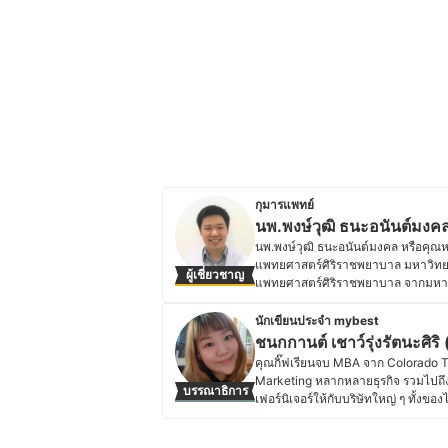
กุมารแพทย์
นพ.พงษ์วุฒิ ธนะอนันต์มงคล
นพ.พงษ์วุฒิ ธนะอนันต์มงคล หรือค
แพทยศาสตร์ศิริราชพยาบาล มหาวิทยาล
ผู้เชี่ยวชาญ
แพทยศาสตร์ศิริราชพยาบาล จากมหาวิ
ความรู้ผ่านคลิปวีดีโอในเพจด้านสุข
วิทยากรด้านกุมารเวชศาสตร์ ที่ให้ค
นักเขียนประจำ mybest
นอกจากนี้ ยังมีผลงานทางวิชาการเกี
ชนกกานต์ เชาว์รุ่งรัตนะศิริ (
ตัวน้อยมากได้รับภายหลังจำหน่ายออ
คุณกิ๊ฟเรียนจบ MBA จาก Colorado
Birthweight Infants) ของภาควิชาก
Marketing หลากหลายธุรกิจ รวมไปถึง
บรรณาธิการ
ให้ความรู้และความเข้าใจแก่ผู้ปกครอง 
เฟอร์นิเจอร์ให้กับบริษัทใหญ่ ๆ ทั้ง
ไทยมีพัฒนาการและการเจริญเติบโตที่ด
Maica ทำให้คุณกิ๊ฟมีประสบการณ์และคว
ประวัติของ นพ.พงษ์วุฒิ ธนะอนันต์
สนใจในเรื่องราวของแม่และเด็กเป็นพ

WHAT THE TASK ASKS -
All that is wanted is an exact copy of the lines above from the one with "นอกจากนี้ ยังมีผลงานทางวิชาการเกี" through the one with "ไทยมีพัฒนาการและการเจริญเติบโตที่ด", with both ends included.

TASK ANSWER -
นอกจากนี้ ยังมีผลงานทางวิชาการเกี
ชนกกานต์ เชาว์รุ่งรัตนะศิริ (
ตัวน้อยมากได้รับภายหลังจำหน่ายออ
คุณกิ๊ฟเรียนจบ MBA จาก Colorado
Birthweight Infants) ของภาควิชาก
Marketing หลากหลายธุรกิจ รวมไปถึง
บรรณาธิการ
ให้ความรู้และความเข้าใจแก่ผู้ปกครอง 
เฟอร์นิเจอร์ให้กับบริษัทใหญ่ ๆ ทั้ง
ไทยมีพัฒนาการและการเจริญเติบโตที่ด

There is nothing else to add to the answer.